Summary of the Case
The Veteran served on active duty in the United States Army from March 1972 until February 1975 as an indirect fire infantryman. In February of 1974, he was diagnosed with hepatitis A. Two years later, the Veteran was in a motor vehicle accident and medical reports noted elevated levels of enzymes in his liver. The Veteran denied using drugs or receiving blood transfusions, which may have caused the elevated levels. In November of 1997, he was further diagnosed with non-Hodgkin’s lymphoma. While undergoing treatment, he was diagnosed with hepatitis C. The Veteran initially applied for service-connected compensation for hepatitis, non-Hodgkin’s lymphoma, and diabetes in 2009. However, his claims were denied in 2010. The Veteran continued to seek service connection and attended a VA examination in November of 2013. The examiner opined that it was less likely than not that the Veteran’s hepatitis C was incurred or caused by service. In July of 2015, he submitted a statement in which he argued that he contracted hepatitis C from a fellow soldier who was a drug user. He believed the drug user either shaved with his razor or accidentally poked him with a needle. The Veteran also indicated that his non-Hodgkin’s lymphoma and diabetes may have been connected to his hepatitis C.

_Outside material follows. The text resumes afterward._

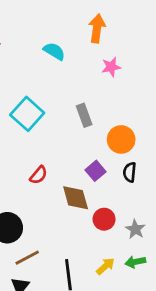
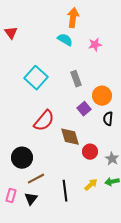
orange arrow: (97, 28) -> (73, 18), moved
cyan semicircle: (54, 51) -> (65, 40), moved
purple square: (96, 171) -> (84, 109), moved
red semicircle: (39, 175) -> (44, 121), size x1.6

In May of 2016, the Board remanded the Veteran’s claims in light of his statements. The remand called for an addendum opinion to address the etiology of his hepatitis C, and instructed the examiner to provide a full explanation if unable to provide an opinion without resorting to mere speculation. In august of 2016, the examiner upheld the opinion that the Veteran’s hepatitis C was neither incurred nor caused by his service. The examiner indicated that there was no evidence of the Veteran having hepatitis C before 1998 despite elevated liver levels in 1976, which he noted as non-specific and possibly caused by acute muscle injury or rupture to red blood cells secondary to the motor vehicle accident. As a result, the Board denied service connection.
Board denies service connection for hepatitis C, non-Hodgkin’s lymphoma, and diabetes
In August of 2017, the Board issued a decision denying service connection for hepatitis C, non-Hodgkin’s lymphoma, and diabetes mellitus, type II. In its decision, the Board reasoned that there was no diagnosis of hepatitis C in service or for many years afterwards, and that there was no treatment for symptoms associated with hepatitis C in service. Furthermore, the Board concluded that the competent medical evidence, including the November 2013 and August 2016 VA examination reports, is against a finding that the in-service diagnosis of hepatitis A is related to the later diagnosis of hepatitis C. In regards to the Veteran’s statements, the Board found that he was not credible with respect to blood exposure in service. The Board also found that service connection for non-Hodgkin’s lymphoma and diabetes were not warranted because the Veteran claimed these conditions as secondary to hepatitis C, which was not granted service connection.
CCK appeals to the Court
CCK successfully appealed to the Court of Appeals for Veterans Claims the Board decision that denied the Veteran service connection for hepatitis C, non-Hodgkin’s lymphoma, and diabetes. In regards to service connection for hepatitis C, CCK attacked the Board’s finding that the Veteran was not credible and argued his statements were not contradictory. CCK also asserted the VA examinations were inadequate because they either had insufficient rationale or were internally inconsistent. Additionally, the 2016 VA examiner said he could not attribute the Veteran’s elevated liver levels to hepatitis C without resorting to mere speculation, but did not provide an explanation as to why, despite the Board’s instructions to do so. CCK further argued against the lack of diagnosis in service because hepatitis C had not yet been discovered when the Veteran was serving, so it would have been impossible for him to be diagnosed. In support of service connection for non-Hodgkin’s lymphoma and diabetes, CCK contended that such claims were inextricably intertwined with the Veteran’s hepatitis C claim, and the Board also erred by failing to consider them on a direct service connection basis as well.
Court agrees with CCK’s arguments
CCK argued, and the Court agreed, that the Board erred in relying on the 2016 VA examination report and not returning it for further clarification. Specifically, the examination never discussed the March 1974 service treatment record that noted the Veteran’s elevated liver levels. Accordingly, remand is warranted for the Board to return the examination for clarification on whether the elevated liver test results permit the examiner to make an opinion on whether the Veteran’s hepatitis C was caused by or incurred in service. The Court also found that the issues of service connection for non-Hodgkin’s lymphoma and diabetes must be remanded as well, insofar as they are inextricably tied to the Veteran’s service connection claim for hepatitis C. On remand, the Board must also consider direct service connection for these issues.